Unno, Masayoshi*; Ishikawa, Kumiko*; Kusaka, Katsuhiro*; Tamada, Taro; Hagiwara, Yoshinori*; Sugishima, Masakazu*; Wada, Kei*; Yamada, Taro*; Tomoyori, Katsuaki; Hosoya, Takaaki*; Tanaka, Ichiro*; Niimura, Nobuo*; Kuroki, Ryota; Inaka, Koji*; Ishihara, Makiko*; Fukuyama, Keiichi*

Phycocyanobilin, a light-harvesting and photoreceptor pigment in higher plants, algae, and cyanobacteria, is synthesized from biliverdin IX (BV) by phycocyanobilin:ferredoxin oxidoreductase (PcyA) via two steps of two-proton-coupled two-electron reduction.
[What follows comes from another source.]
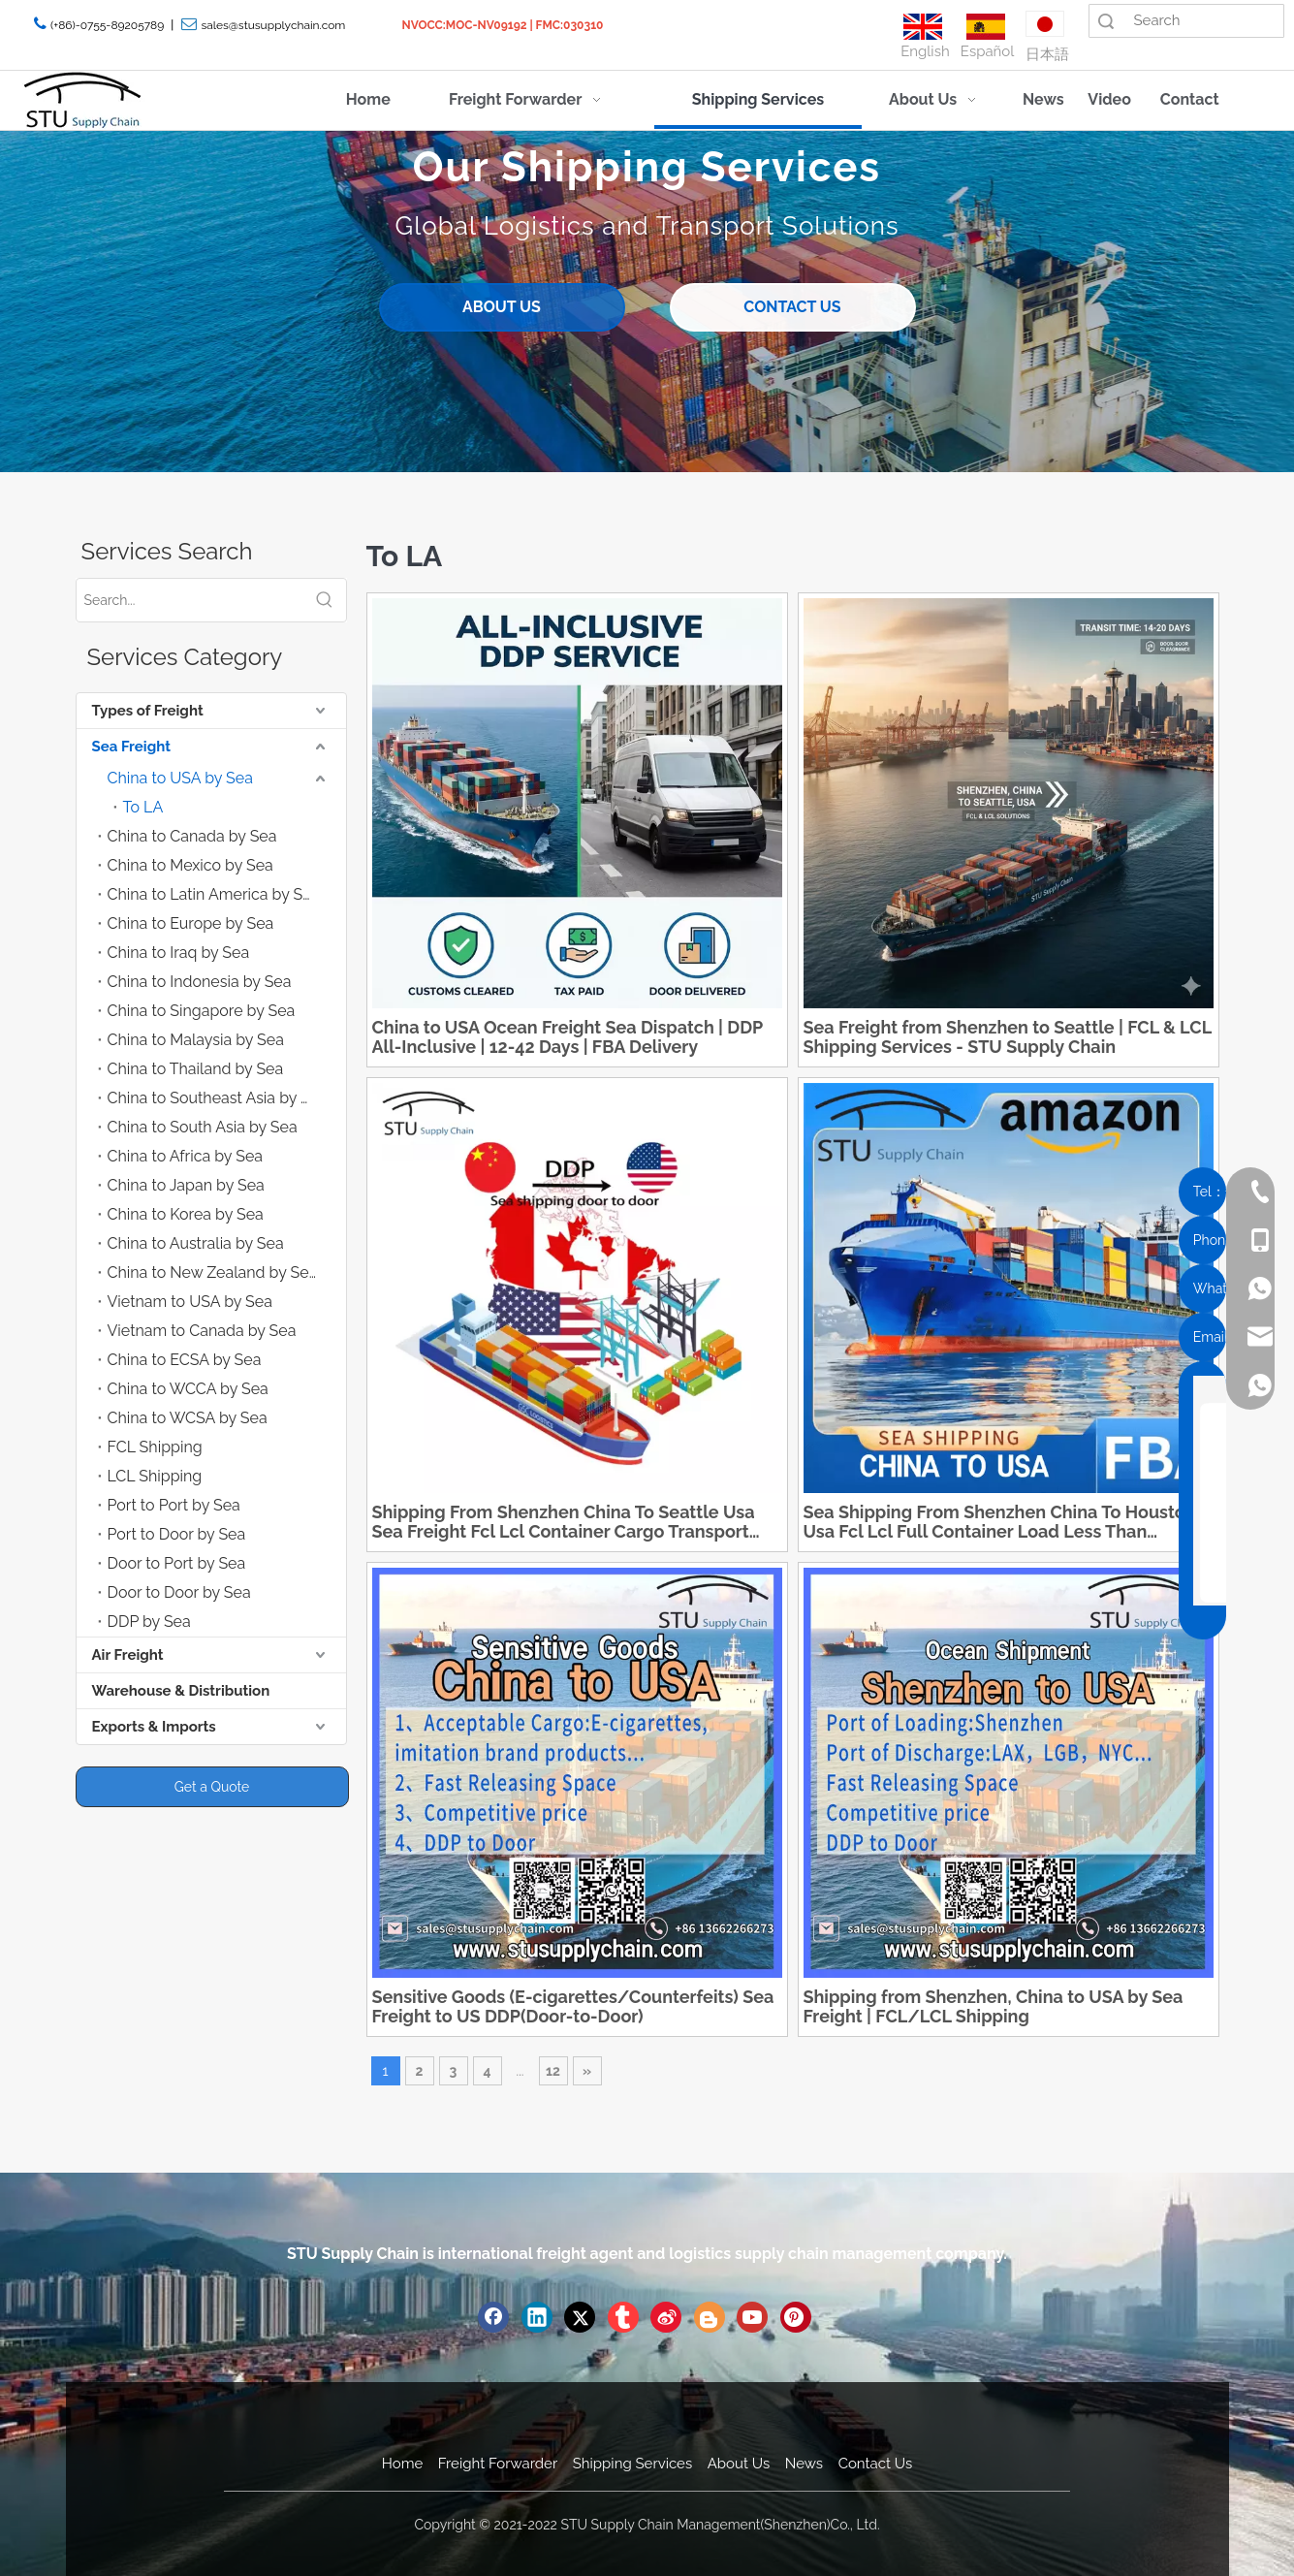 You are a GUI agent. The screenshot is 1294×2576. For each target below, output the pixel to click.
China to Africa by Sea (186, 1156)
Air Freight (128, 1655)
We determined the neutron structure of PcyA from cyanobacteria complexed with BV, revealing the exact location of the hydrogen atoms involved in catalysis. Notably, approximately half of the BV bound to PcyA was BVH, a state in which all four pyrrole nitrogen atoms were protonated. The protonation states of BV complemented the protonation of adjacent Asp105. The "axial "water molecule that interacts with the neutral pyrrole nitrogen of the A-ring was identified. His88 N was protonated to form a hydrogen bond with the lactam O atom of the BV A-ring. His88 and His74 were linked by hydrogen bonds via HO. These results imply that Asp105, His88, and the axial water molecule contribute to proton transfer during PcyA catalysis.